Show each line of the records in which the word "Política" occurs.

Records from a data collection

--- START ---

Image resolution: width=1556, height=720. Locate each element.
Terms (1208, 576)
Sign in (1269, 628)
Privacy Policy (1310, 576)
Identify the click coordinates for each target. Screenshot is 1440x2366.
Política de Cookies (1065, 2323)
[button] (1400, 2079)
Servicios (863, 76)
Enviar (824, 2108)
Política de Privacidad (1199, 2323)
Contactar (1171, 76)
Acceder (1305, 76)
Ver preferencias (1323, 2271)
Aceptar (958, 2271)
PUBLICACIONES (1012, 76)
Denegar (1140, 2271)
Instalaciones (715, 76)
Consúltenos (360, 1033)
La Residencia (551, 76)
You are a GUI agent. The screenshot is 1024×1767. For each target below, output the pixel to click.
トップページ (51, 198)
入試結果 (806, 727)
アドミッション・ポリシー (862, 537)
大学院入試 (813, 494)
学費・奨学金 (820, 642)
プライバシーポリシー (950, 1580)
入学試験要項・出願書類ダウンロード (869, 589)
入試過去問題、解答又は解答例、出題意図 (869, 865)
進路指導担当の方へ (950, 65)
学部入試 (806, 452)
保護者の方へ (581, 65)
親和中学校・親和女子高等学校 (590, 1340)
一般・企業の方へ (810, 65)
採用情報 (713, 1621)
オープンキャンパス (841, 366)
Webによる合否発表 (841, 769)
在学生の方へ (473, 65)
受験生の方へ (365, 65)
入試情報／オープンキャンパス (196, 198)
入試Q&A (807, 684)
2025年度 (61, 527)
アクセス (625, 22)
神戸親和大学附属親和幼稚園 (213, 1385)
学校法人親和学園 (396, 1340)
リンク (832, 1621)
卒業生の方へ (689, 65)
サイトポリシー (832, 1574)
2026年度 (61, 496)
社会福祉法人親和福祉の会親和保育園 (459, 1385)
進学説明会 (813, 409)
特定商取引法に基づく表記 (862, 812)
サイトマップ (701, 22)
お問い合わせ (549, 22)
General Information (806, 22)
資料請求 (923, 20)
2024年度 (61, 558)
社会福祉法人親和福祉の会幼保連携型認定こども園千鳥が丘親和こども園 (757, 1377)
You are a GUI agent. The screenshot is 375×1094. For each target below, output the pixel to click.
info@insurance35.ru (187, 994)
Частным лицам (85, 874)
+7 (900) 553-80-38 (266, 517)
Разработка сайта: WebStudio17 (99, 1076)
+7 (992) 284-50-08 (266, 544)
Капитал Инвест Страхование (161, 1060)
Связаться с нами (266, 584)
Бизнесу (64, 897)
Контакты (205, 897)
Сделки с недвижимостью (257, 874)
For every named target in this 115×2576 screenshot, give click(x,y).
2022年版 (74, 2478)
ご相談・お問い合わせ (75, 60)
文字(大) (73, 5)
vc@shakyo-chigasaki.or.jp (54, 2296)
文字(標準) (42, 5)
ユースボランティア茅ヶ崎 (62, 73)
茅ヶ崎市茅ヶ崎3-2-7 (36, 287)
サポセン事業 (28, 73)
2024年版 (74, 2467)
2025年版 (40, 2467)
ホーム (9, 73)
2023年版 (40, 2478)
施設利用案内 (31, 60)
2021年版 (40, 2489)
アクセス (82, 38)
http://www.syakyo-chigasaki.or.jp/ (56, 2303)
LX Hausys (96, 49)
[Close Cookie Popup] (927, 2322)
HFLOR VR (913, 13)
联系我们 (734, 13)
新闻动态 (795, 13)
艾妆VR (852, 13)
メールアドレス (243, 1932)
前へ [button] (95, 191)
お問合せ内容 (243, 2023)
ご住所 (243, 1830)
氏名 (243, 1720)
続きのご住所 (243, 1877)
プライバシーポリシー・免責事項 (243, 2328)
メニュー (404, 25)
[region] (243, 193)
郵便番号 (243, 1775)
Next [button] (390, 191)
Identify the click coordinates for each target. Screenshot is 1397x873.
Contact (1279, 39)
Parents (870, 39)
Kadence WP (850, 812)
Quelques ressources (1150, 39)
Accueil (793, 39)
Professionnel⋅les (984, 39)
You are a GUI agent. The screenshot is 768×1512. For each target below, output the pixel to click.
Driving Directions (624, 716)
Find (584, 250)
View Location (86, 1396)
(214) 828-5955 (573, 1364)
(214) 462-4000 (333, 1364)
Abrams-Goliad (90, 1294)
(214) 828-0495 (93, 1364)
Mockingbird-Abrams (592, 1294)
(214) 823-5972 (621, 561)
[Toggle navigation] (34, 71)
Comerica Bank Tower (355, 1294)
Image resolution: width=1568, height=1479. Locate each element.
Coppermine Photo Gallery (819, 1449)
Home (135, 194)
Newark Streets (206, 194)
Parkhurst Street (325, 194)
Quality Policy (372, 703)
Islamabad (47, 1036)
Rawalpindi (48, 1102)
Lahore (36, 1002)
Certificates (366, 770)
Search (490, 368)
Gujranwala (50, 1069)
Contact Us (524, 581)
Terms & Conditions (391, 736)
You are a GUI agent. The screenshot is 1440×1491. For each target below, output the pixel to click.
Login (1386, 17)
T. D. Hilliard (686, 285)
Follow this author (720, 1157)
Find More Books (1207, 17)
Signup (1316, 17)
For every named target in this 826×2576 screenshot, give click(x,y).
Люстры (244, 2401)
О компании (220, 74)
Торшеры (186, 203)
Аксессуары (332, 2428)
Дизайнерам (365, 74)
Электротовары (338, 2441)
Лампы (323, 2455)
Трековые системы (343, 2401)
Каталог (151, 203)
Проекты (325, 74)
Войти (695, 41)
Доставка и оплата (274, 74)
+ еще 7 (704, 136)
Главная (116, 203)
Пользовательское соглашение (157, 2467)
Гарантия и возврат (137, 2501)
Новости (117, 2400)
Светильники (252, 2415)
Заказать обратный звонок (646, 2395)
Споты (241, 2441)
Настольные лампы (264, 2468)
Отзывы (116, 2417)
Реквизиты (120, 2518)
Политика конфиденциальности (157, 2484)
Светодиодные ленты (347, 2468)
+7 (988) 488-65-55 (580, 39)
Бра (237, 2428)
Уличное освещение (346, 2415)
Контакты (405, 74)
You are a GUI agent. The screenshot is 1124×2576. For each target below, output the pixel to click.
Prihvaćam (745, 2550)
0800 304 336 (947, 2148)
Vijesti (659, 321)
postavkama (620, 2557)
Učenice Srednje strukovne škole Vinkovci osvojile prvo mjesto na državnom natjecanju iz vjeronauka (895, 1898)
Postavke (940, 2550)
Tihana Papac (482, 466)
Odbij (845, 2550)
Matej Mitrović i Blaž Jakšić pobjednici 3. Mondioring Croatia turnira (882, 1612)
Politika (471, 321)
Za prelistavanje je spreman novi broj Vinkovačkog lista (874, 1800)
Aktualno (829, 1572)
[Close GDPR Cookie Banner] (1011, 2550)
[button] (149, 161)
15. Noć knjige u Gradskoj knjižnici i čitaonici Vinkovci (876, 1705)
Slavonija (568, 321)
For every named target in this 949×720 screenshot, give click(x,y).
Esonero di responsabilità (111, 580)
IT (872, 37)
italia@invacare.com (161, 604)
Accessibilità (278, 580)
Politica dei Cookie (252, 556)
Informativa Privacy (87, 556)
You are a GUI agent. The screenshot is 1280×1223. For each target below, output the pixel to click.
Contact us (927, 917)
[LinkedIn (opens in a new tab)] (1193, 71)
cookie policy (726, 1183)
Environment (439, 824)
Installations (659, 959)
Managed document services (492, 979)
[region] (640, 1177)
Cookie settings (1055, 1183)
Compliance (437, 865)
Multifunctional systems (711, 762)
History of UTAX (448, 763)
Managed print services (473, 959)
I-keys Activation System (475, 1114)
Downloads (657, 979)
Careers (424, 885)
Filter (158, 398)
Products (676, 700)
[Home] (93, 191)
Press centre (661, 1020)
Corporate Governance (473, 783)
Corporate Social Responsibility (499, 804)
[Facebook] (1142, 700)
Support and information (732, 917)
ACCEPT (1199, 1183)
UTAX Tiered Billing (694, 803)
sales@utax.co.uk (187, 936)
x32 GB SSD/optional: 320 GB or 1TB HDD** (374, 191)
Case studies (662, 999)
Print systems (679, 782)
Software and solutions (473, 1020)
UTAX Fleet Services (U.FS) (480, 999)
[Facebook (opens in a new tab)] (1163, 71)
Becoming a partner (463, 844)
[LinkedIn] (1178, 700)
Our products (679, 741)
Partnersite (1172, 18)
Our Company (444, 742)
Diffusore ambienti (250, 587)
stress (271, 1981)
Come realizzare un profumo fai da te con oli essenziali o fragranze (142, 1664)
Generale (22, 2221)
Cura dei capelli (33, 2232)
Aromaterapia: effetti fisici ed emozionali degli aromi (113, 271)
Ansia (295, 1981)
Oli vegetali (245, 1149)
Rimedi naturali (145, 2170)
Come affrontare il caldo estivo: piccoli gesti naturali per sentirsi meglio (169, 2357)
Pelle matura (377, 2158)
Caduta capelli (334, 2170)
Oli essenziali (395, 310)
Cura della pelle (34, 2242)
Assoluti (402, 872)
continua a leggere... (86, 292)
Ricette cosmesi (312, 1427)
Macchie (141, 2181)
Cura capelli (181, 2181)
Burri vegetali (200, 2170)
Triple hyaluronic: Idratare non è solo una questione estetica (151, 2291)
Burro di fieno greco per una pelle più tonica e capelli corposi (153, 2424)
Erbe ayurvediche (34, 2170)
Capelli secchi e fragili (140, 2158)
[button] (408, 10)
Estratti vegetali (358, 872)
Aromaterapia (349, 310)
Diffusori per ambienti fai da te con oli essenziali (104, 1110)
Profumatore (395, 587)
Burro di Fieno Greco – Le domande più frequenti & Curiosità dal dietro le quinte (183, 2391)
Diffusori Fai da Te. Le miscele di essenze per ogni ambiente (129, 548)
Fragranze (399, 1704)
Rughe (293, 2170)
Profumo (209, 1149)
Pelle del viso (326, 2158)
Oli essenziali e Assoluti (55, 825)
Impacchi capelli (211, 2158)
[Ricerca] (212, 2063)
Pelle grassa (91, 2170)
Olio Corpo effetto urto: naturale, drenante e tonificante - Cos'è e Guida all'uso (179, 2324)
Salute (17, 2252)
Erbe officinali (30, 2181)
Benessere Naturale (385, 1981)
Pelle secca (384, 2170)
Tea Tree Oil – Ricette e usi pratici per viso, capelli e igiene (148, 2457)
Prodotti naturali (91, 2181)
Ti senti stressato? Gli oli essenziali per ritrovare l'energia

--- END ---

RESULT OF THIS TASK:
Política de Cookies (1065, 2323)
Política de Privacidad (1199, 2323)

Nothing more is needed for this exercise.